[[ EXERCISE INPUT, beginning ]]
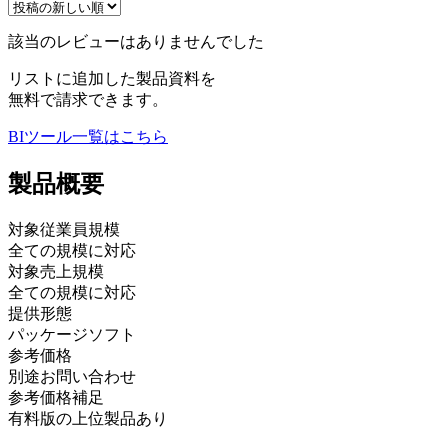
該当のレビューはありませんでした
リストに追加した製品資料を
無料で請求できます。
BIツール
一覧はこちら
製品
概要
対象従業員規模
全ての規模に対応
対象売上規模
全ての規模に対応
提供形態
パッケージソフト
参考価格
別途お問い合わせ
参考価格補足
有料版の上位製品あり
[[ EXERCISE INPUT, end ]]
[[ EXERCISE INPUT, beginning ]]
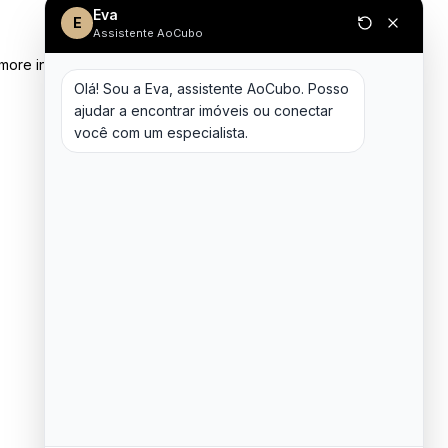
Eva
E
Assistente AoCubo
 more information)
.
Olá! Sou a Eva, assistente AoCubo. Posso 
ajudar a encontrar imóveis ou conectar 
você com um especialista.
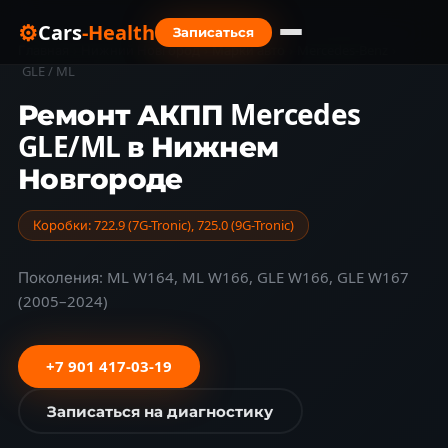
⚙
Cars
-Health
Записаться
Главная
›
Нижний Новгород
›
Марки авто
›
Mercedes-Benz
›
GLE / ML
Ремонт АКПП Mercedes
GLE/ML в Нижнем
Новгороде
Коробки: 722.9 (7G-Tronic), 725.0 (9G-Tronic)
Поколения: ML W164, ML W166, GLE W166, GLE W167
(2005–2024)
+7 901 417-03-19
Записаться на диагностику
[[ EXERCISE INPUT, end ]]
[[ EXERCISE INPUT, beginning ]]
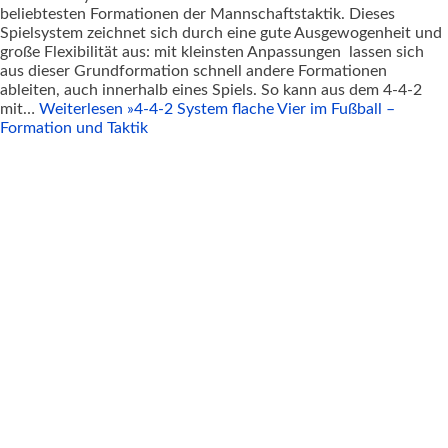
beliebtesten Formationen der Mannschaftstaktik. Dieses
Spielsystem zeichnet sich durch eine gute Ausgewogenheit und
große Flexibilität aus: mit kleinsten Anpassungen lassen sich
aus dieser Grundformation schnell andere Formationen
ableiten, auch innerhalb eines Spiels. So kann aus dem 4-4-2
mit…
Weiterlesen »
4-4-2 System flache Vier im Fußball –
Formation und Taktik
[[ EXERCISE INPUT, end ]]
(PROMPT) Work through the entries, filtering for the string "AoCubo", and copy each line that holds it.

(ANSWER AREA)
Assistente AoCubo
Olá! Sou a Eva, assistente AoCubo. Posso 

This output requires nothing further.